Bartley started out as a color specialist in 1995 during the early days of color, working for a Louisville, Kentucky copier dealer. He remained there for nine years before joining Lanier as director of operations where he traveled around the country working closely with dealer reps and dealer principals. After several years with Lanier he bought a struggling Sharp dealership in 2007, which became ImageQuest.
What was the inspiration for buying a dealership and becoming a dealer?
Bartley: Visiting dealers I found I had a real passion for what the dealer owners were doing and I realized a lot of these people were larger than life figures to me, but as I got to know them on a different level, I realized they are larger than life in some respects, but they’re not smarter than me. They’re in different situations and if I put myself in that same situation I could be as successful as they are. That got me thinking that I wanted to own a dealership. I began talking to investors, and we decided if we could find the right market and the right dealership, we would purchase a small dealership. My vision was to create a hybrid dealership.
How’s business?
Bartley: Fantastic. We’ve had three consecutive years of 40+ percent growth. We grew 42½ percent last year, 48 percent the year before that, and 63 percent the year before that.
What areas of the business are growing the fastest?
Bartley: Our business is broken into three categories—Managed Print, Managed IT, and Managed Communications (phone systems). All three are growing, but Managed IT is by far the fastest growing and the largest revenue and profit generator for our company.
What are you doing right?
Bartley: I think we’re doing a lot of things right, but first and foremost being a smaller dealership than a lot of these megadealers, we’re more nimble. And I, as the owner, am much closer to the customer. There aren’t three or four layers between the customer and the ownership. I’m very close to what we’re doing with each client and I’m very close to what my reps and operations and support staff teams are doing on a daily basis. That’s made us very successful and helped us grow that business. I have a keen understanding of what it takes to be successful in the Managed IT space and I’m able to translate that directly to customers and personnel in my company on a daily basis. It’s not filtered through two, three or four layers of management.
How did you make that transition from a copier dealership to your vision of a hybrid dealer?
Bartley: When we bought the company in 2007, it was a 10-year old company, and by the time we were done cleaning house we started almost from scratch. When we started we were a copier dealership. The first two years we weren’t selling IT or phone systems, we were just doing copier sales and service. The people we hired were copier reps, the techs we hired were copier techs, and we hired a copier dispatcher and we were set up just like a large [copier] dealer. In 2010 when we decided to move into the Managed IT space we hired one specific technical person. For the first nine months he and I were IT. We grew from a zero to a one million dollar Managed IT Services business in a year. I was the sales engine and he was the support engine.

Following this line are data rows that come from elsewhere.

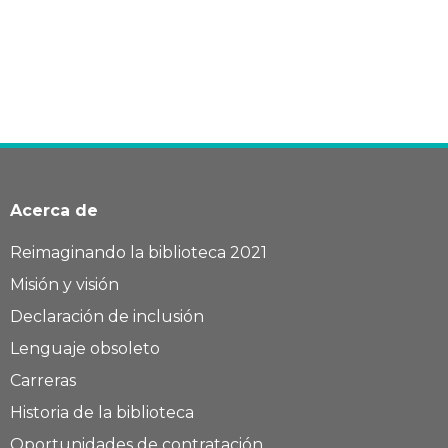
Acerca de
Reimaginando la biblioteca 2021
Misión y visión
Declaración de inclusión
Lenguaje obsoleto
Carreras
Historia de la biblioteca
Oportunidades de contratación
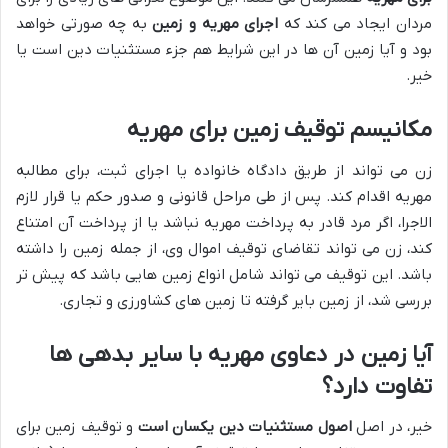
مردان ایجاد می کند که
اجرای مهریه و زمین
به چه صورتی خواهد
بود و آیا زمین آن ها در این شرایط هم جزء مستثنیات دین است یا
خیر.
مکانیسم توقیف زمین برای مهریه
زن می تواند از طریق دادگاه خانواده یا اجرای ثبت، برای مطالبه
مهریه اقدام کند. پس از طی مراحل قانونی و صدور حکم یا قرار لازم
الاجرا، اگر مرد قادر به پرداخت مهریه نباشد یا از پرداخت آن امتناع
کند، زن می تواند تقاضای توقیف اموال وی، از جمله زمین را داشته
باشد. این توقیف می تواند شامل انواع زمین هایی باشد که پیش تر
بررسی شد، از زمین بایر گرفته تا زمین های کشاورزی و تجاری.
آیا زمین در دعاوی مهریه با سایر بدهی ها
تفاوت دارد؟
خیر، در اصل
اصول مستثنیات دین یکسان است
و توقیف زمین برای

How long did it take before you felt comfortable that ImageQuest was heading in the right direction after you acquired it?

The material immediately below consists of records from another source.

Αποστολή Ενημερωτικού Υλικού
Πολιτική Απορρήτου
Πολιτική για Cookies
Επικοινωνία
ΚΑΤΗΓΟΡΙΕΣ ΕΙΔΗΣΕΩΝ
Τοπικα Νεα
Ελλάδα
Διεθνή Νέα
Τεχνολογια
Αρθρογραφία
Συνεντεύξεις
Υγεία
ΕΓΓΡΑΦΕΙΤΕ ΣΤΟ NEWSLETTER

Bartley: It was early 2010 when I realized we knew what we were doing and were on the right track. I knew from the get go we didn’t want to be a copier dealership, and I also knew we weren’t going to do the things I wanted to do, become a hybrid dealership—they didn’t call it that then—and become a Managed Services provider until we could understand the basic blocking and tackling of being a solid copier dealer.
We had to have a base of customers and a base of recurring revenue that came from that print management business and we had to have a base of employees who understood how to deliver a good service on a consistent basis regardless of whether they were servicing copiers or servicing IT. In June of 2010 I was at GreatAmerica Financial Services, GreatAmerica Leasing at the time, for their dealer council meeting. We had a guest speaker there and that’s when it hit me that not only do we know what we’re doing but we’re ahead of the crowd. We’re smaller than these other dealers, but we understand it better than some of these bigger dealers. They’re struggling to figure out what their next move is. “Do we hire somebody? How do we get into this?”

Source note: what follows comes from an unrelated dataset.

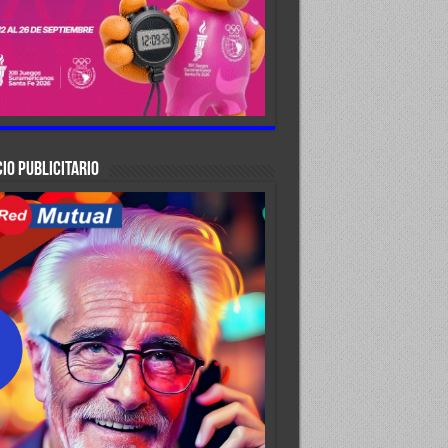
IO PUBLICITARIO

We had already figured out how to get into IT and how to sell it. That was a watershed moment for me.
Does the Nashville market get your Managed Services approach, I’ll assume the answer is yes based on your growth?
Bartley: They do. Our largest competitor came out in January of 2014 with an absolute blitz to the market on radio, TV and print advertising Managed IT Services. That’s done nothing but solidify our position that we’ve had for 3½ years that this is the way we’re going to be. It’s everything I’ve been telling customers for 3½ years and now my biggest competitor is out there backing me up by reinforcing our message to our clients. We love it!